| Your instructions |
Pull every "inkluderende" line out of the data below.

<<<<

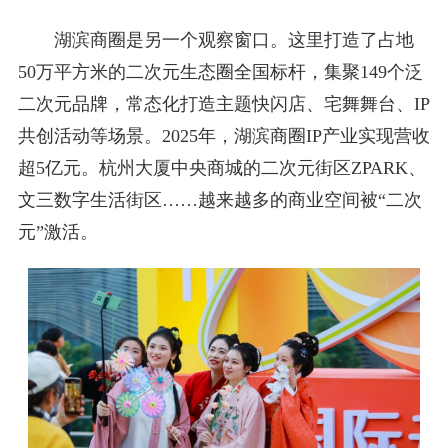
湖滨商圈是另一个观察窗口。这里打造了占地
50万平方米的二次元生态圈全国标杆，集聚149个泛
二次元品牌，常态化打造主题快闪店、宅舞舞台、IP
共创活动等场景。2025年，湖滨商圈IP产业实现营收
超5亿元。杭州大厦中央商城的二次元街区ZPARK、
文三数字生活街区……越来越多的商业空间被“二次
元”激活。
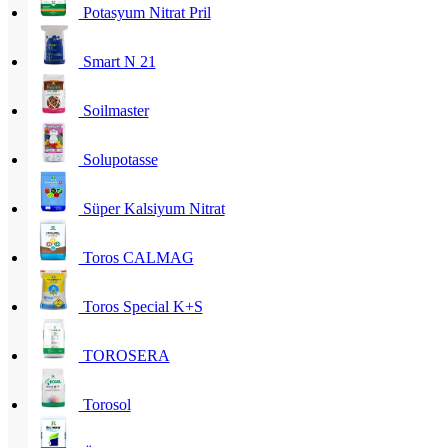
Potasyum Nitrat Pril
Smart N 21
Soilmaster
Solupotasse
Süper Kalsiyum Nitrat
Toros CALMAG
Toros Special K+S
TOROSERA
Torosol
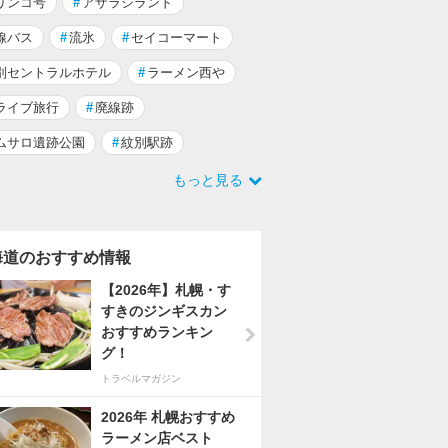
リンコ号
#
アザラシランド
線バス
#
流氷
#
セイコーマート
別セントラルホテル
#
ラーメン西や
ライブ旅行
#
廃線跡
ムサロ遺跡公園
#
紋別駅跡
もっと見る
海道のおすすめ情報
【2026年】札幌・す
すきのジンギスカン
おすすめランキン
グ！
トラベルマガジン
2026年 札幌おすすめ
ラーメン店ベスト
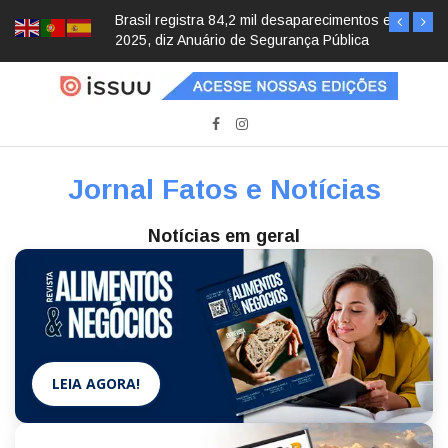
Brasil registra 84,2 mil desaparecimentos em
2025, diz Anuário de Segurança Pública
Jornal Fatos e Notícias
Notícias em geral
LEIA AGORA!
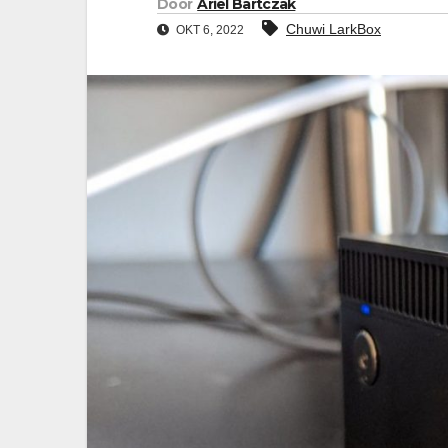
Door
Ariel Bartczak
Chuwi LarkBox
OKT 6, 2022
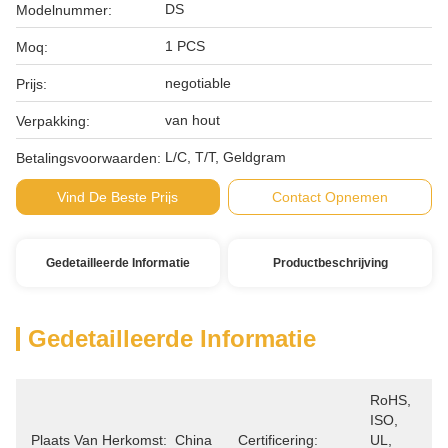
DS
Modelnummer:
1 PCS
Moq:
negotiable
Prijs:
van hout
Verpakking:
L/C, T/T, Geldgram
Betalingsvoorwaarden:
Vind De Beste Prijs
Contact Opnemen
Gedetailleerde Informatie
Productbeschrijving
Gedetailleerde Informatie
RoHS, 
ISO, 
Plaats Van Herkomst:
China
Certificering:
UL, 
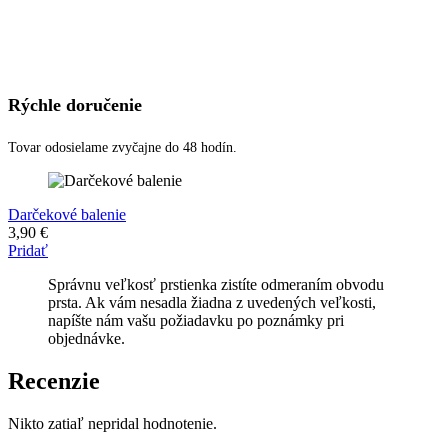
Rýchle doručenie
Tovar odosielame zvyčajne do 48 hodín.
Darčekové balenie
3,90
€
Pridať
Správnu veľkosť prstienka zistíte odmeraním obvodu
prsta. Ak vám nesadla žiadna z uvedených veľkosti,
napíšte nám vašu požiadavku po poznámky pri
objednávke.
Recenzie
Nikto zatiaľ nepridal hodnotenie.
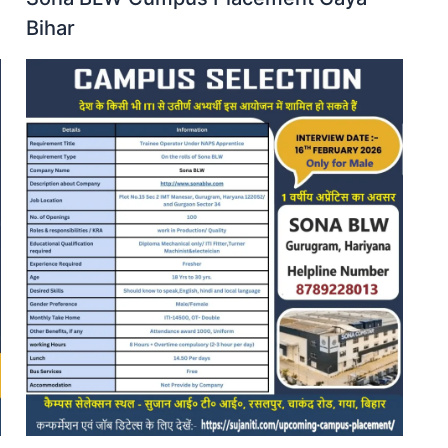
Bihar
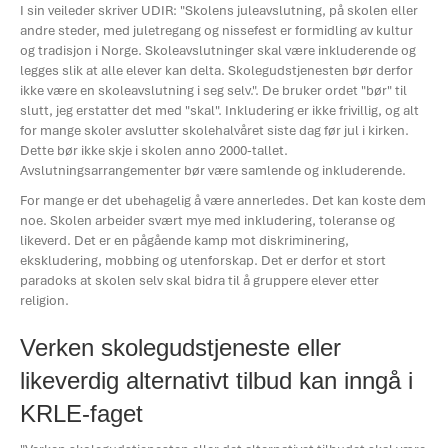
I sin veileder skriver UDIR: "Skolens juleavslutning, på skolen eller
andre steder, med juletregang og nissefest er formidling av kultur
og tradisjon i Norge. Skoleavslutninger skal være inkluderende og
legges slik at alle elever kan delta. Skolegudstjenesten bør derfor
ikke være en skoleavslutning i seg selv.". De bruker ordet "bør" til
slutt, jeg erstatter det med "skal". Inkludering er ikke frivillig, og alt
for mange skoler avslutter skolehalvåret siste dag før jul i kirken.
Dette bør ikke skje i skolen anno 2000-tallet.
Avslutningsarrangementer bør være samlende og inkluderende.
For mange er det ubehagelig å være annerledes. Det kan koste dem
noe. Skolen arbeider svært mye med inkludering, toleranse og
likeverd. Det er en pågående kamp mot diskriminering,
ekskludering, mobbing og utenforskap. Det er derfor et stort
paradoks at skolen selv skal bidra til å gruppere elever etter
religion.
Verken skolegudstjeneste eller
likeverdig alternativt tilbud kan inngå i
KRLE-faget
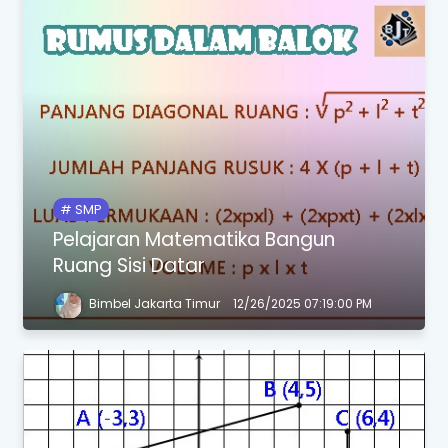
SMP
Pelajaran Matematika Bangun
Ruang Sisi Datar
Bimbel Jakarta Timur
12/26/2025 07:19:00 PM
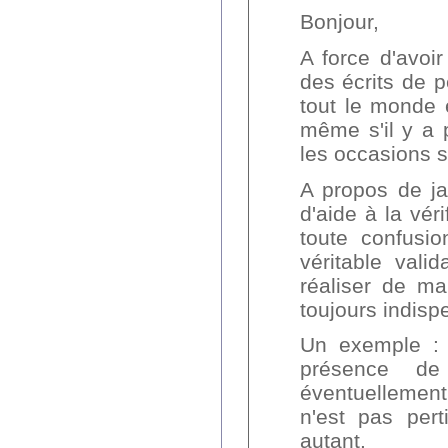
Bonjour,
A force d'avoir
des écrits de p
tout le monde e
même s'il y a 
les occasions so
A propos de jar
d'aide à la véri
toute confusio
véritable vali
réaliser de ma
toujours indisp
Un exemple : l'
présence de 
éventuellement
n'est pas per
autant.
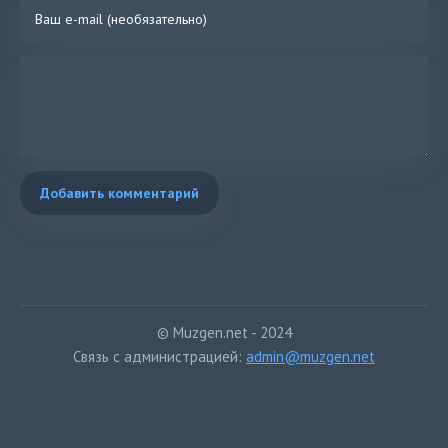
Добавить комментарий
© Muzgen.net - 2024
Связь с администрацией:
admin@muzgen.net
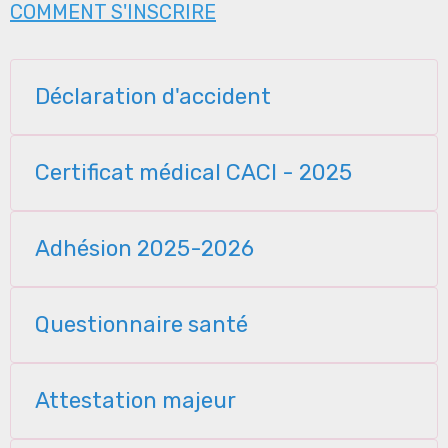
COMMENT S'INSCRIRE
Déclaration d'accident
Certificat médical CACI - 2025
Adhésion 2025-2026
Questionnaire santé
Attestation majeur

>>>>

| Solved problem |
og tradisjon i Norge. Skoleavslutninger skal være inkluderende og
Avslutningsarrangementer bør være samlende og inkluderende.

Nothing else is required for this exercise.